The Problem: Data Graveyard

I kept saving recipe videos on YouTube, but the playlist quickly became a graveyard — a growing collection where inspiration was forgotten. I found myself scrolling through a flat list of thumbnails, unable to tell if a recipe fit my needs, and usually gave up to search for something new instead.

The Concept

I built RecipeBrain to turn a list of bookmarks into an intelligent kitchen assistant that understands the context behind every video, the project focuses on three interactions:

Agentic Discovery: Chat with an AI assistant to filter, compare, and recommend saved recipes by ingredients, time, or mood.

Automated Extraction: importing a recipe from a YouTube link with AI-extracted metadata.

Smarter Filing: browsing and filtering a structured collection by time, difficulty, cuisine, and dietary needs.

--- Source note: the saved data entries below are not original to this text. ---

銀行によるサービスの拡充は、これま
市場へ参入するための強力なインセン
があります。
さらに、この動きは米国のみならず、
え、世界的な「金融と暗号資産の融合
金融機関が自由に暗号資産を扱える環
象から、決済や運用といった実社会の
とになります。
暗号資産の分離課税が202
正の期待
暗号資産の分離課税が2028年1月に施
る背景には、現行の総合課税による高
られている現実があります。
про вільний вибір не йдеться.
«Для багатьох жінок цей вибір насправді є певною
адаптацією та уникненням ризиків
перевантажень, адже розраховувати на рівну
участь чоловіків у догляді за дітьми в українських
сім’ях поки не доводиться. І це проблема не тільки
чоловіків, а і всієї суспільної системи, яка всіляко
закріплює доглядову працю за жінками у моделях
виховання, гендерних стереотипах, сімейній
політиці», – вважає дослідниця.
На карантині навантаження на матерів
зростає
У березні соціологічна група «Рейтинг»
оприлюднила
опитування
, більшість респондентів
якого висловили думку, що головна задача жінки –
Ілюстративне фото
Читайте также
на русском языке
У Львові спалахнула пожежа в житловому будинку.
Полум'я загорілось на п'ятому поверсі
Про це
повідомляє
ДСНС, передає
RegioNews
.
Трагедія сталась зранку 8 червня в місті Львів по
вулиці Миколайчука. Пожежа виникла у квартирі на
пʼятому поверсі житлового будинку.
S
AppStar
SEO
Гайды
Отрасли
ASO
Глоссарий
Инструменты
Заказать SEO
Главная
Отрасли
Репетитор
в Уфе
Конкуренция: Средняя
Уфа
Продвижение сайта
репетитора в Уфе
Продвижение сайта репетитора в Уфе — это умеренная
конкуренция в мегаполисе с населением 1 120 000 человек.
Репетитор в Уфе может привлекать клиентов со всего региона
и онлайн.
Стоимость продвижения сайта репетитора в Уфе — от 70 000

How It Was Built — With AI

Step 1: Design in Figma

Natural hand gestures control the AR experience — diners performs an opening hand gesture to activate the menu, close it to dismiss, and use grabbing motions to select items.

Step 2: Translate Design to Code

Use Claude Code + FigmaMCP to convert Figma designs into React components, keeping implementation aligned with design tokens.

Step 3: Define the Technical Architecture

Use Claude to work through stack decisions, data structure, AI prompt architecture, and implementation sequence to produce a technical brief that guides the build.

Step 4: Wire Up Data and AI Chat

Connect pre-seeded recipe JSON to UI components. Implement the AI chat using Gemini 2.5 Flash, passing the full collection as context with each prompt.

Step 5: Deploy to Vercel

Push to GitHub and deploy via Vercel with the Gemini API key as an environment variable.

Step 6: Add YouTube Import Feature

Build a serverless function that extracts a YouTube transcript, parses it into structured recipe data via Gemini, and wires it into the existing Add Recipe flow. Capped at 2 imports per session.

Step 7: Evaluate + Refine with Braintrust

Use Braintrust (an AI evaluation platform) to test chat accuracy and import parsing quality. Refine system prompts based on results.